Univariate analysis concerns with only the data in a $\R^1$ space. Similar to the example given above, we can start with considering working with finite data set $X\in\{x_1,x_1,\cdots,x_N\}$, meaning $X$ is a discrete random variable i.e. arbitrarily random selections from non-continuous range. In terms of "solving variational problem" stated previously, we can draw association with $L^p$ space (thus _p_-norms); see Apendix. 

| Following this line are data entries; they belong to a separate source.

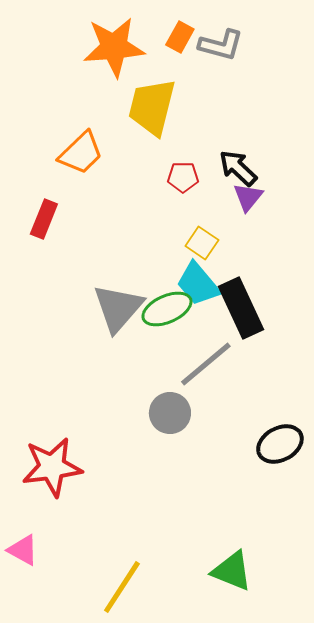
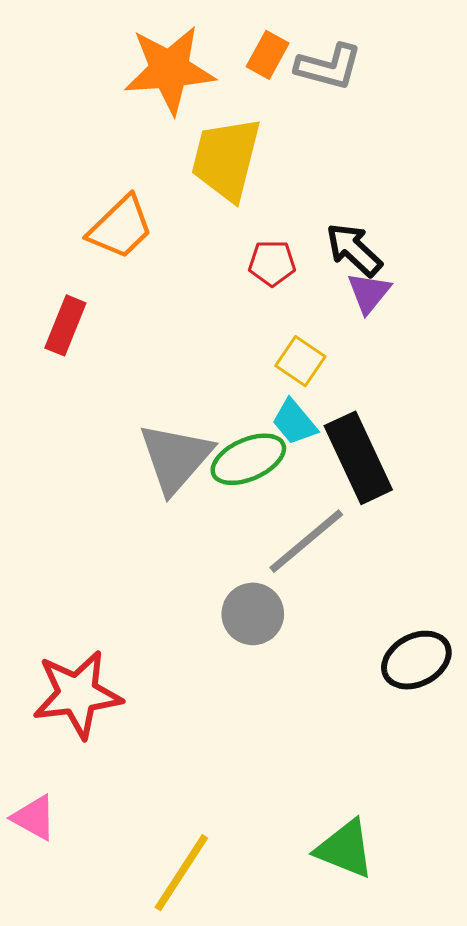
cyan trapezoid: (198, 284) -> (294, 422), size x0.7

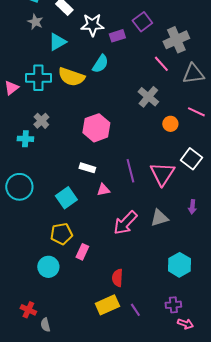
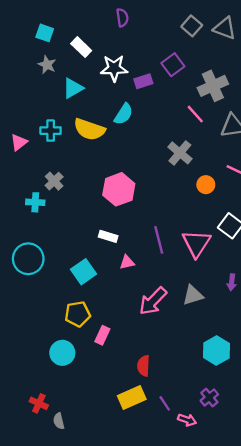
cyan cross: (38, 78) -> (51, 131), size x0.7
purple cross: (173, 305) -> (209, 398), turned -35
pink arrow: (185, 324) -> (187, 420), moved

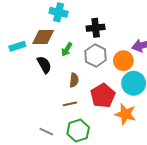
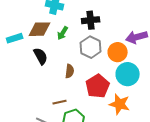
green arrow: (67, 49) -> (63, 33), moved
brown line: (70, 104) -> (60, 102), moved

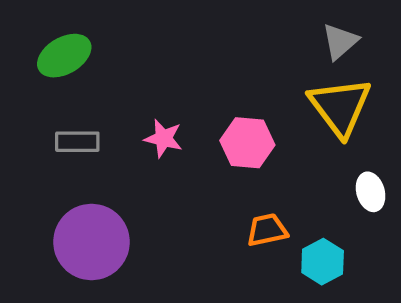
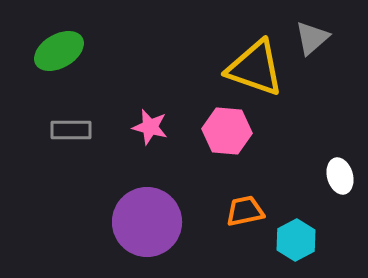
yellow triangle: (340, 107) -> (255, 68), moved, turned -34
purple circle: (91, 242) -> (147, 222), moved

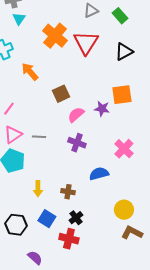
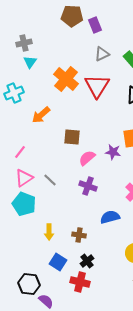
orange arrow: (30, 72) -> (41, 115), turned -90
brown square: (61, 94) -> (72, 137), turned 30
gray line: (39, 137) -> (50, 180), turned 40
black hexagon: (16, 225) -> (29, 284), moved

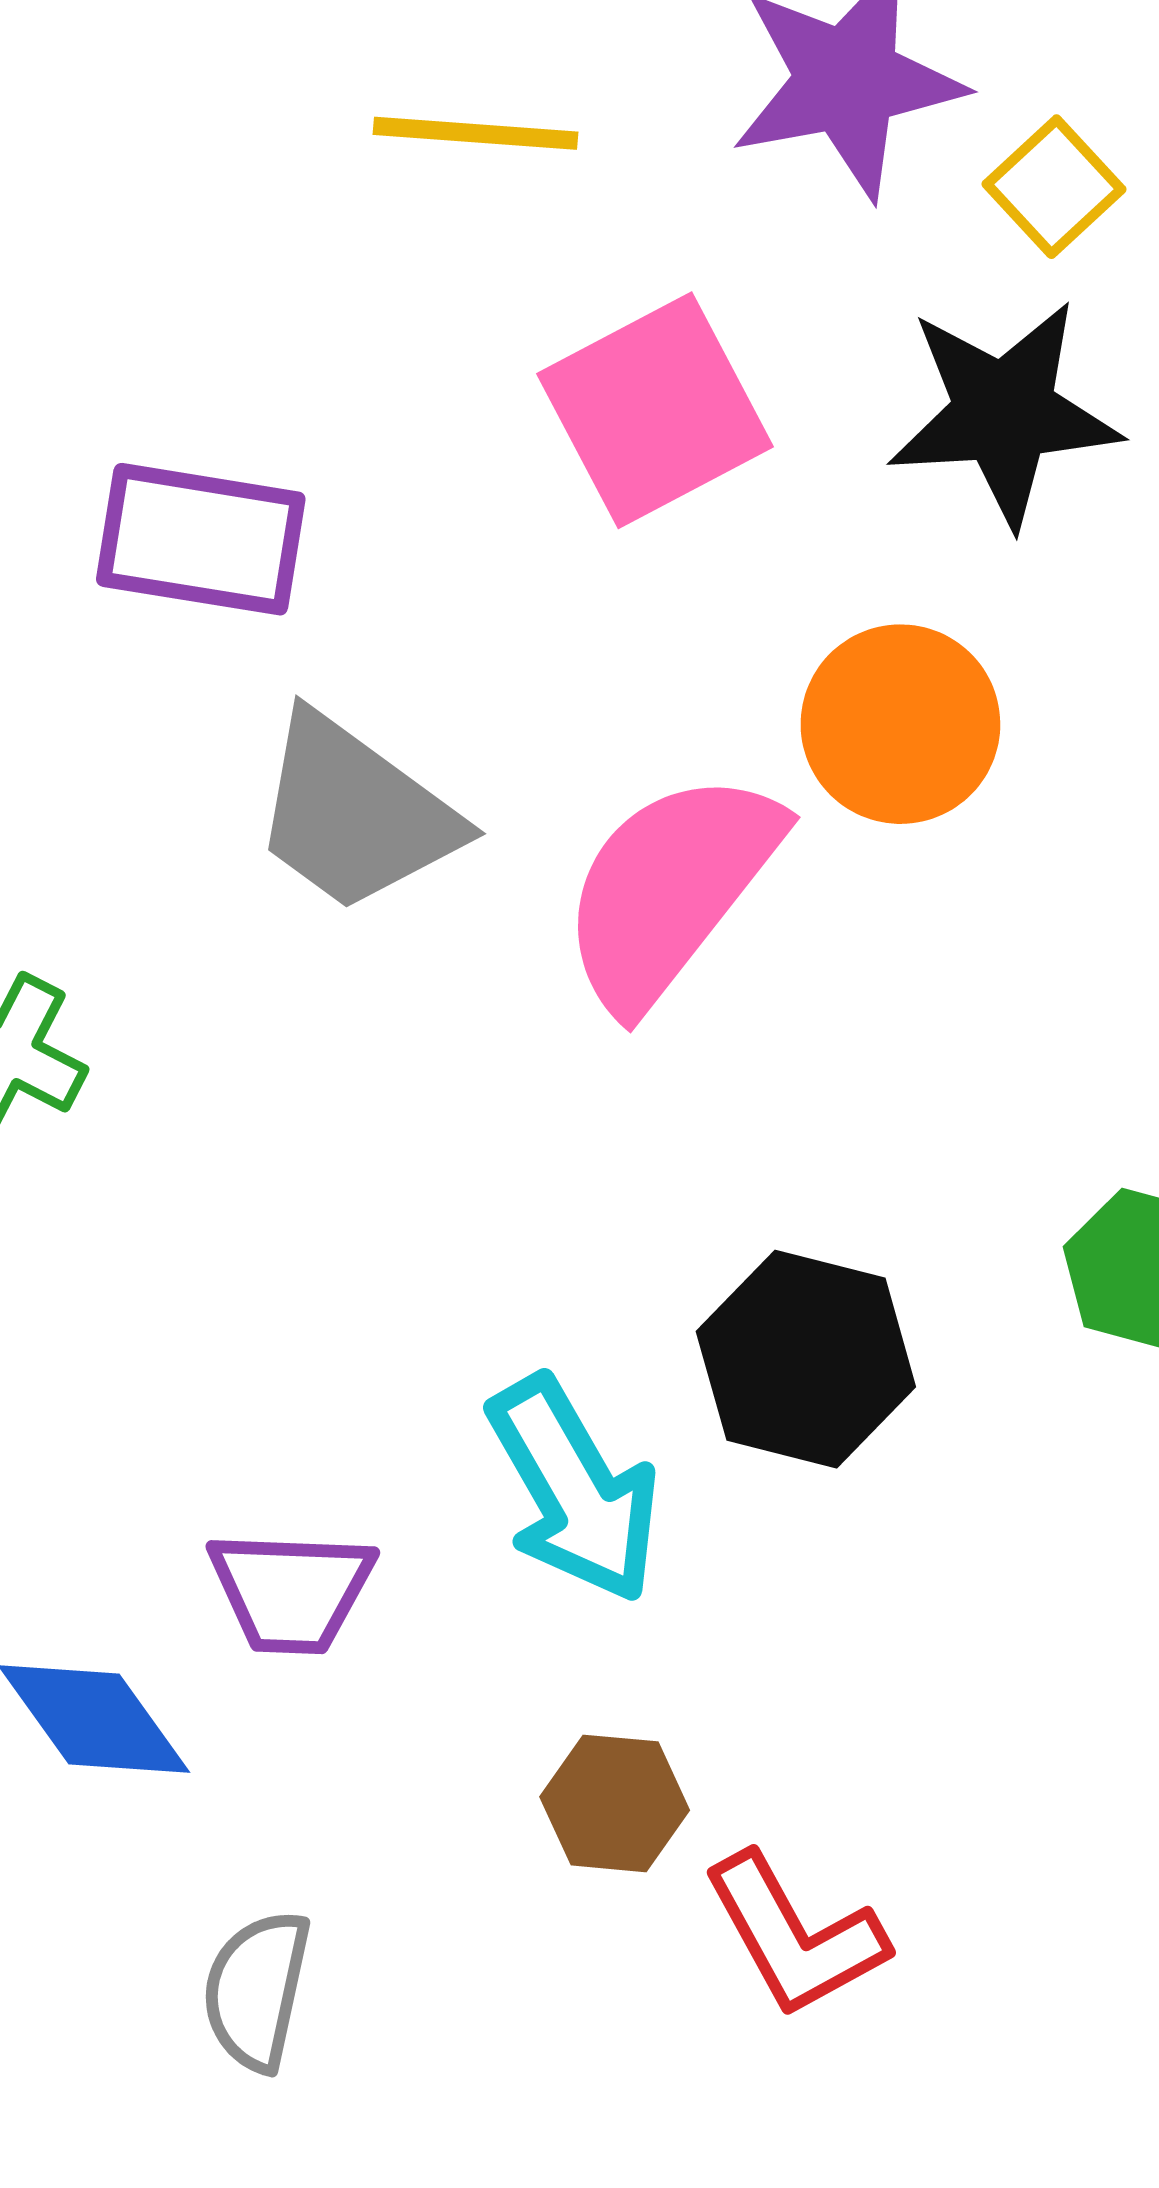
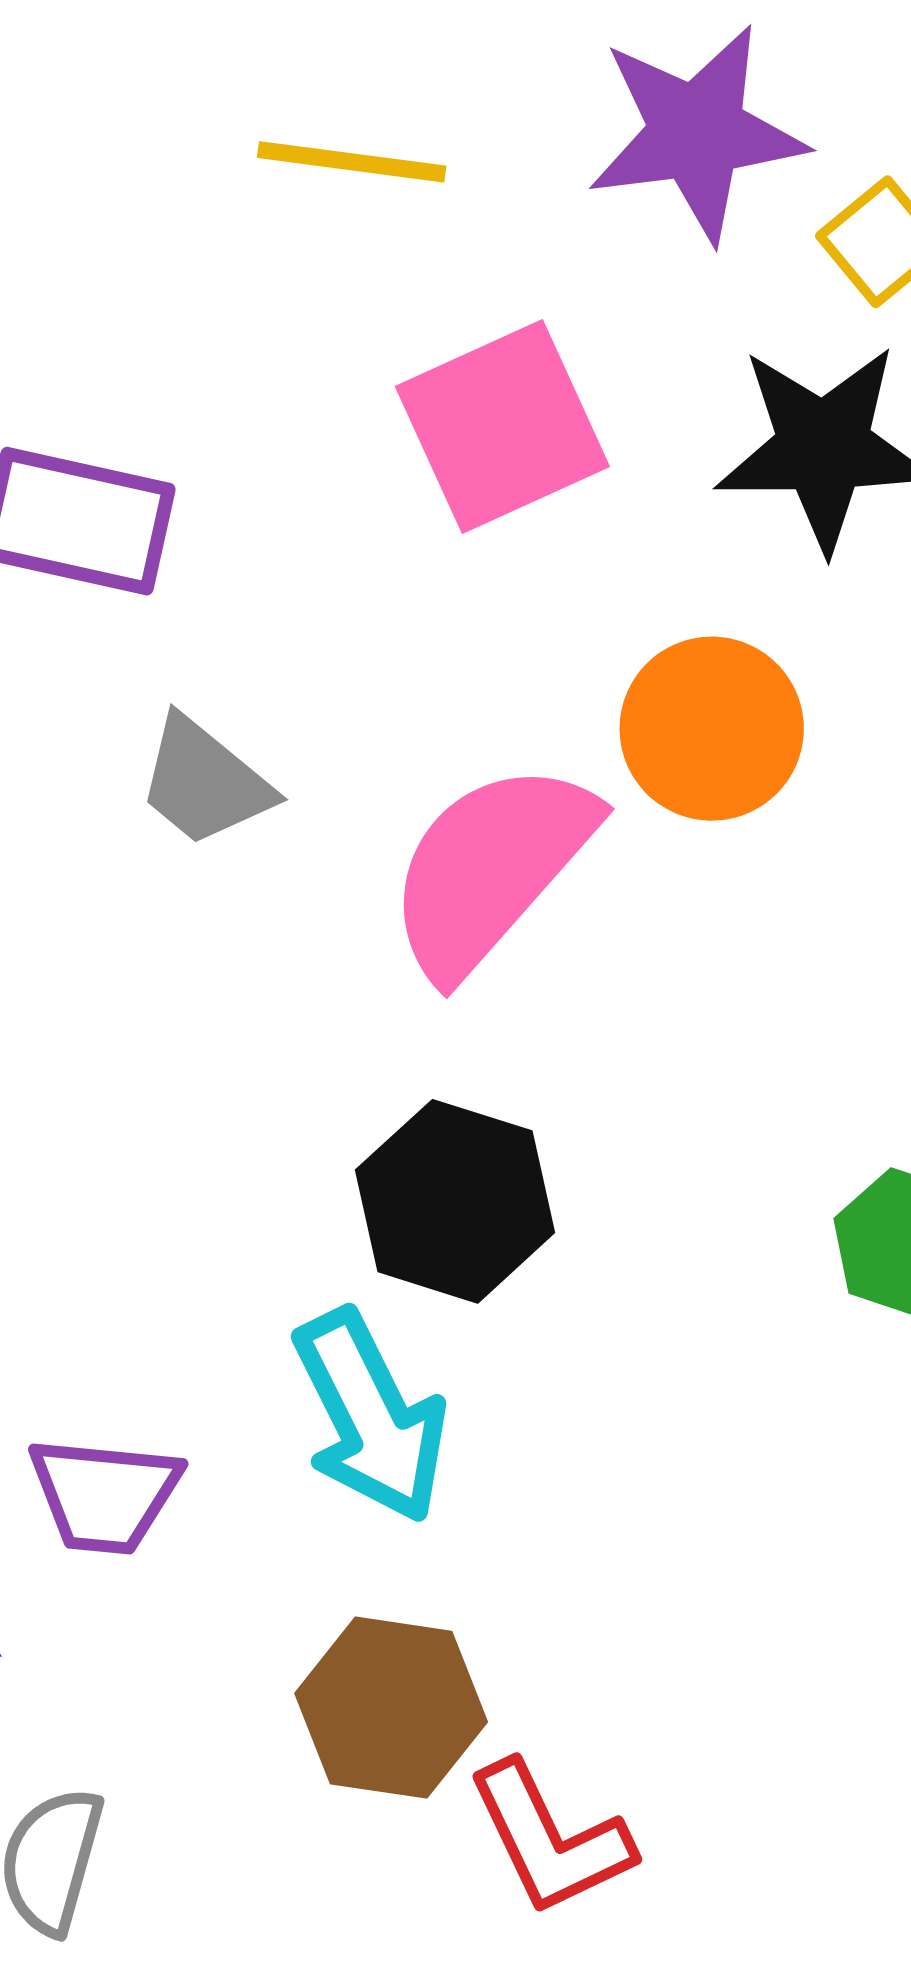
gray trapezoid: (355, 813) -> (205, 782), size x0.7
black hexagon: (806, 1359) -> (455, 1201), moved
brown hexagon: (615, 1803) -> (391, 1708), size x1.4

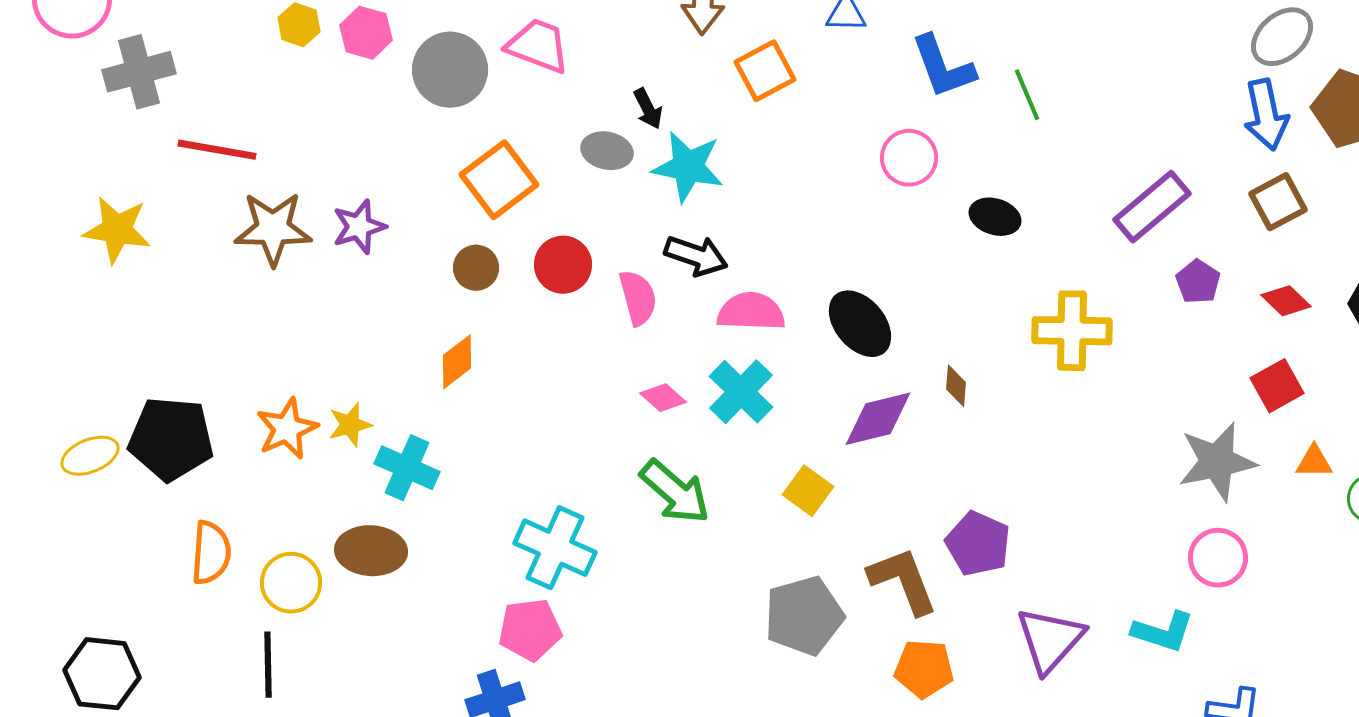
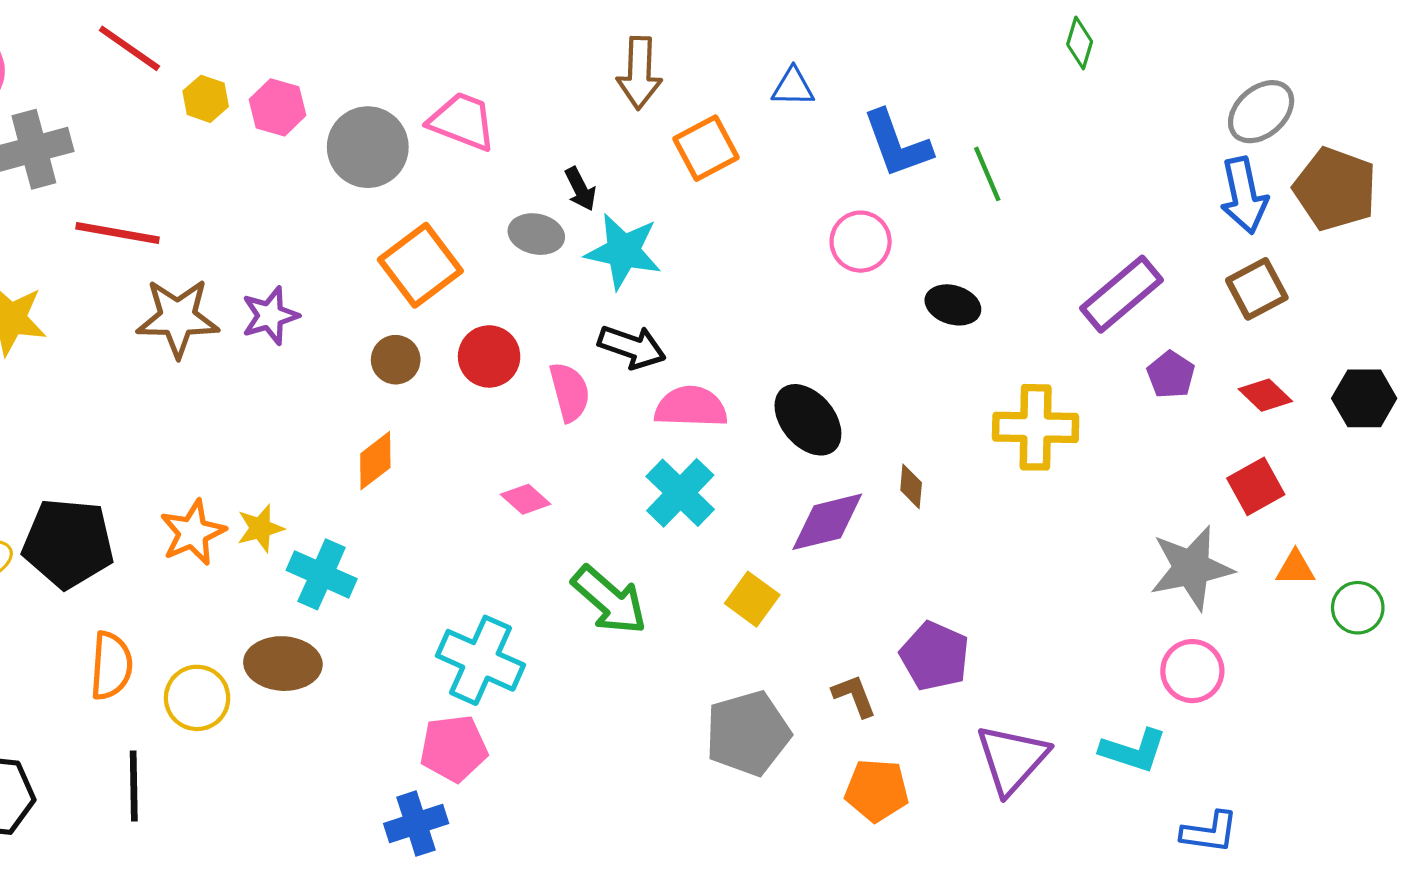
pink diamond: (663, 398) -> (526, 499), moved
brown L-shape: (903, 581) -> (854, 696), size x0.6
black line: (268, 665) -> (134, 786), moved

|$L^p$|Dispersion|<sub>calculation</sub>|<sub>notes</sub>|Central tendency|<sub>calculation</sub>|<sub>notes</sub>|Proof of minimum variance|
|-|-|-|-|-|-|-|-|
|$L^0$|Variation ratio ($v$)|$1-\frac{\max(freq)}{N_{all}}$|The larger the variation ratio, the more differentiated the data. Simple, but highly unstable.|Mode|$x_{\max(freq)}$|Unlike mean or median, mode also makes sense for non-numeric values i.e. "nominal data". Simple, but highly unstable.|-|
|$L^1$|[Average Absolute Deviation (AAD)](https://en.wikipedia.org/wiki/Average_absolute_deviation)|$\frac{1}{N}\sum_{i=1}^N{\|x_i-m(X)\|}$<br><sub>m(X) is any measure of central tendency, typically mean or median</sub>|-|Median|$x_{@\frac{N}{2}}$|-|[via substitution](https://math.stackexchange.com/a/113279/481786)<br>[via differentiation](https://math.stackexchange.com/a/1862591/481786)|
|$L^2$|Standard deviation ($\sigma$)|$\sqrt{\frac{1}{N}\sum_{i=1}^N{(x_i-\mu)^2}}$<br><sub>where &mu; is Arithmetic Mean</sub>|Variance: $\text{VAR}(X)=\sigma^2$|Arithmetic Mean|$\frac{1}{N}\sum_{i=1}^N(x_i)$|-|[via differentiation](https://stats.stackexchange.com/a/520289/177561) [via expected value](https://faculty.washington.edu/swithers/seestats/SeeingStatisticsFiles/seeing/center/meanproof/meanProof.html)|
|$L^\infty$|Range aka. Maximum deviation ($D$)|$\max(X)-\min(X)$|-|Mid-range|$\frac{\max(X)+\min(X)}{2}$|-|-|


When we inspect the values of $L^1$, $L^2$ and $L^p$ norms, we can see that as the power increases, the resulting measure is more reliant on the largest values. This concept is explored more in cost function in Machine Learning algorithms. In classical ML algorithms, every iterations is followed by an evaluation of performance so that the model weights can be adjusted in the next iterations. During this evaluation, we are interested in the error or "loss" i.e. distance between actual and predicted. We typically uses Euclidean distance to measure Loss.
Let's take an example of simple linear regression:

**Hypothesis:** $y=h(x)=w_1^2x + w_2$  
**Parameters:** $w=(w_1, w_2)$  
**Cost Function:** $J(w) = MSE = \frac{1}{2m}\sum_{i=1}^m{(\hat{y}_i-y_i)^2}$  
**Goal:** $\text{minimize } J(w)$  

where:    
* $w$ or $\theta$ is a vector containing all parameters in the model, with $b$ also commonly used to refer to intercept term.   
* $m$ is the number of data points.  
* Technically called half-MSD, the "2" in the divisor is a technique only to make derivatives mathematically more convenient. When you take the derivative of the cost function that is used in updating the parameters during gradient descent, that 2 in the power get cancelled with the 1/2 multiplier, thus the derivation is cleaner. [ref](https://stackoverflow.com/a/68629431/8742400)
* $J$ stands for Jacobian matrix is a form of matrix representation and technique to calculate the partial derivatives of an equation with multiple variables. [Explained here.](https://math.stackexchange.com/a/2900485/481786)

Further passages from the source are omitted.